Patricia Cunningham hosts a Saturday morning radio show addressing the concerns of black and other minority communities in the Las Vegas Valley. On the candidacy of Barack Obama, she says she hopes, regardless of the outcome, that children have gotten the message that they can accomplish anything.

Beyond the Sun

After 17 years at KCEP 88.1-FM, Patricia Cunningham’s voice is among the most familiar on the Las Vegas Valley’s airwaves. Since 1996, she has hosted a talk show Saturday mornings addressing issues of importance to black and other minority listeners in the valley. We catch up with Cunningham a month before the nation will have its first chance at electing a black president.

How do you see the role of black leadership?

It’s important, but I think it’s been overrated. I think if there were more emphasis on family responsibility, including the issue of absentee fathers, rather than on the “strong leader,” we would see a drastic change in the black community.

So you agree with Bill Cosby?

The male role model is not there. No one could disagree with that message.

How important is Barack Obama’s candidacy for black people?

You know, so many people have hung their hopes on Obama’s campaign that it makes you ask, what did they believe before? It sort of brings their hopelessness into relief. I’d like to make sure that we’ve instilled the hope of being able to achieve anything in our children whether he wins or not.

How do you see black leaders in the Las Vegas Valley?

The days of the African-American leader who only represents African-Americans are gone.

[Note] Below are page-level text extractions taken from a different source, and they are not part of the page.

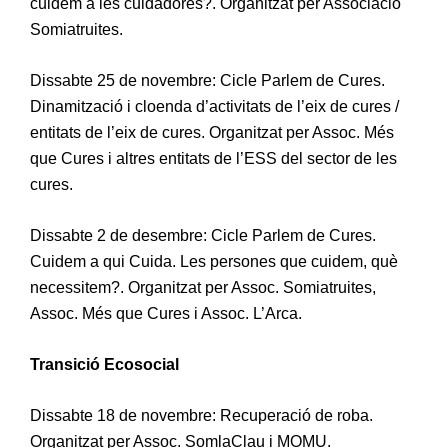
cuidem a les cuidadores?. Organitzat per Associació
Somiatruites.
Dissabte 25 de novembre: Cicle Parlem de Cures.
Dinamització i cloenda d’activitats de l’eix de cures /
entitats de l’eix de cures. Organitzat per Assoc. Més
que Cures i altres entitats de l’ESS del sector de les
cures.
Dissabte 2 de desembre: Cicle Parlem de Cures.
Cuidem a qui Cuida. Les persones que cuidem, què
necessitem?. Organitzat per Assoc. Somiatruites,
Assoc. Més que Cures i Assoc. L’Arca.
Transició Ecosocial
Dissabte 18 de novembre: Recuperació de roba.
Organitzat per Assoc. SomlaClau i MOMU.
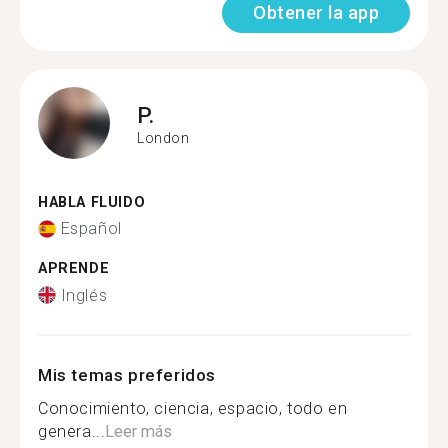
Obtener la app
P.
London
HABLA FLUIDO
Español
APRENDE
Inglés
Mis temas preferidos
Conocimiento, ciencia, espacio, todo en
genera...
Leer más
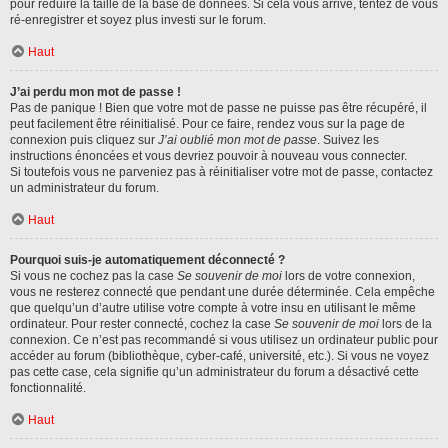
pour réduire la taille de la base de données. Si cela vous arrive, tentez de vous
ré-enregistrer et soyez plus investi sur le forum.
Haut
J’ai perdu mon mot de passe !
Pas de panique ! Bien que votre mot de passe ne puisse pas être récupéré, il
peut facilement être réinitialisé. Pour ce faire, rendez vous sur la page de
connexion puis cliquez sur
J’ai oublié mon mot de passe
. Suivez les
instructions énoncées et vous devriez pouvoir à nouveau vous connecter.
Si toutefois vous ne parveniez pas à réinitialiser votre mot de passe, contactez
un administrateur du forum.
Haut
Pourquoi suis-je automatiquement déconnecté ?
Si vous ne cochez pas la case
Se souvenir de moi
lors de votre connexion,
vous ne resterez connecté que pendant une durée déterminée. Cela empêche
que quelqu’un d’autre utilise votre compte à votre insu en utilisant le même
ordinateur. Pour rester connecté, cochez la case
Se souvenir de moi
lors de la
connexion. Ce n’est pas recommandé si vous utilisez un ordinateur public pour
accéder au forum (bibliothèque, cyber-café, université, etc.). Si vous ne voyez
pas cette case, cela signifie qu’un administrateur du forum a désactivé cette
fonctionnalité.
Haut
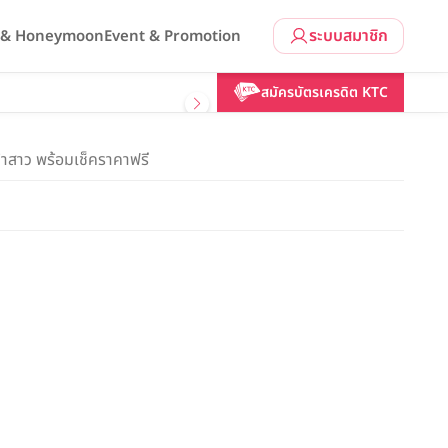
ระบบสมาชิก
l & Honeymoon
Event & Promotion
สมัครบัตรเครดิต KTC
้าสาว พร้อมเช็คราคาฟรี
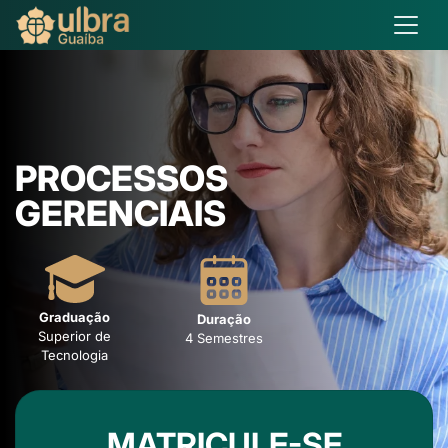
PROCESSOS
GERENCIAIS
Graduação
Duração
Superior de
4 Semestres
Tecnologia
MATRICULE-SE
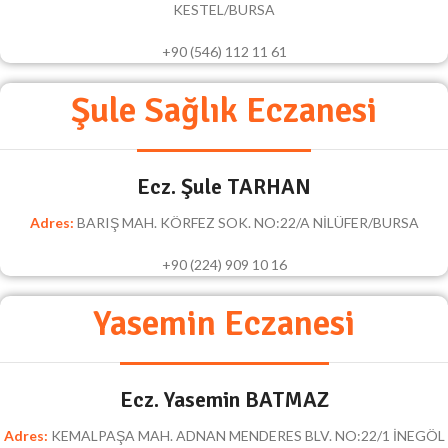
KESTEL/BURSA
+90 (546) 112 11 61
Şule Sağlık Eczanesi
Ecz. Şule TARHAN
Adres:
BARIŞ MAH. KÖRFEZ SOK. NO:22/A NİLÜFER/BURSA
+90 (224) 909 10 16
Yasemin Eczanesi
Ecz. Yasemin BATMAZ
Adres:
KEMALPAŞA MAH. ADNAN MENDERES BLV. NO:22/1 İNEGÖL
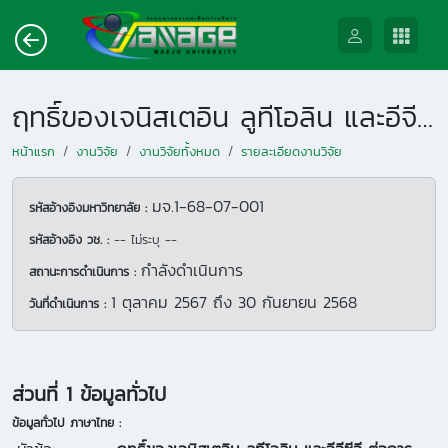
ฤทธิ์ของเจนิสเตอิน ลูทีโอลิน และอีจีซีจี ต่อการยับยั้งการแบ่งตัวของไวรัสและกระตุ้นกิจกรรมของเม็ดเลือดขาวของสุกร
หน้าแรก
งานวิจัย
งานวิจัยทั้งหมด
รายละเอียดงานวิจัย
มจ.1-68-07-001
รหัสอ้างอิงมหาวิทยาลัย :
รหัสอ้างอิง วช. :
-- ไม่ระบุ --
กำลังดำเนินการ
สถานะการดำเนินการ :
1 ตุลาคม 2567
ถึง
30 กันยายน 2568
วันที่ดำเนินการ :
ส่วนที่ 1 ข้อมูลทั่วไป
ข้อมูลทั่วไป ภาษาไทย :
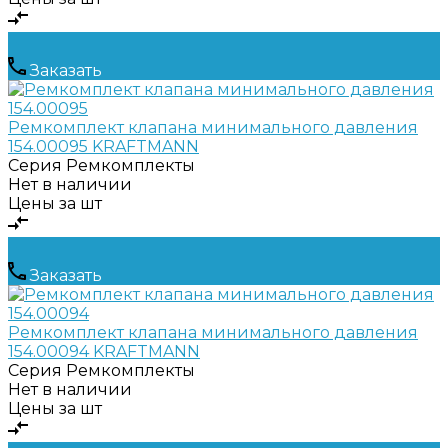
Заказать
Ремкомплект клапана минимального давления
154.00095 KRAFTMANN
Серия
Ремкомплекты
Нет в наличии
Цены за шт
Заказать
Ремкомплект клапана минимального давления
154.00094 KRAFTMANN
Серия
Ремкомплекты
Нет в наличии
Цены за шт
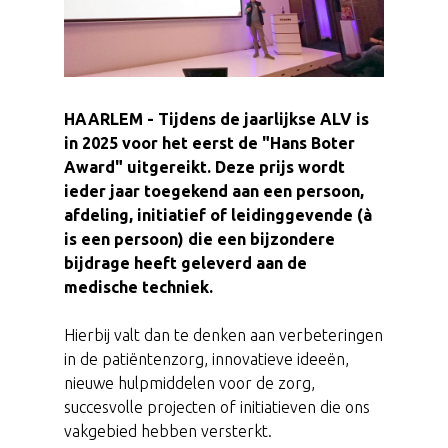
HAARLEM - Tijdens de jaarlijkse ALV is
in 2025 voor het eerst de "Hans Boter
Award" uitgereikt. Deze prijs wordt
ieder jaar toegekend aan een persoon,
afdeling, initiatief of leidinggevende (à
is een persoon) die een bijzondere
bijdrage heeft geleverd aan de
medische techniek.
Hierbij valt dan te denken aan verbeteringen
in de patiëntenzorg, innovatieve ideeën,
nieuwe hulpmiddelen voor de zorg,
succesvolle projecten of initiatieven die ons
vakgebied hebben versterkt.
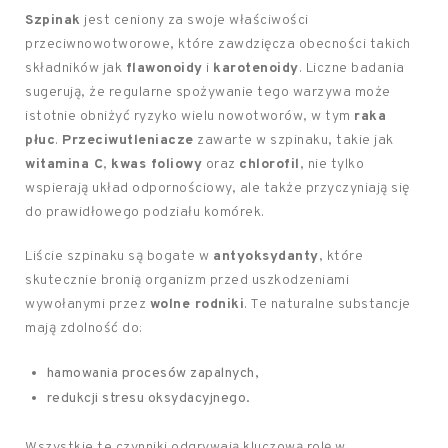
Szpinak
jest ceniony za swoje właściwości
przeciwnowotworowe, które zawdzięcza obecności takich
składników jak
flawonoidy
i
karotenoidy
. Liczne badania
sugerują, że regularne spożywanie tego warzywa może
istotnie obniżyć ryzyko wielu nowotworów, w tym
raka
płuc
.
Przeciwutleniacze
zawarte w szpinaku, takie jak
witamina C
,
kwas foliowy
oraz
chlorofil
, nie tylko
wspierają układ odpornościowy, ale także przyczyniają się
do prawidłowego podziału komórek.
Liście szpinaku są bogate w
antyoksydanty
, które
skutecznie bronią organizm przed uszkodzeniami
wywołanymi przez
wolne rodniki
. Te naturalne substancje
mają zdolność do:
hamowania procesów zapalnych,
redukcji stresu oksydacyjnego.
Wszystkie te czynniki odgrywają kluczową rolę w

They have to be able to work with other groups of people, since your constituents are not going to be all black, even on the west side, where so many Hispanics have moved in.

Why do you think so many nonprofit organizations with public money to help the poor, particularly in the black community, have had problems with finances and programs?

I think social programs became too much of a source of employment over the years and lost their focus on alleviating problems, especially poverty. There’s been too much sugarcoating of this.

What has changed in the valley’s black community during the past 20 years?

The 13, 14 square blocks on the west side may still be the hub of the black community — especially through the churches — but blacks now live all over, with all kinds of expertise, from the middle and upper-middle class. The media doesn’t cover this much; these voices are not being heard and often work behind the scenes.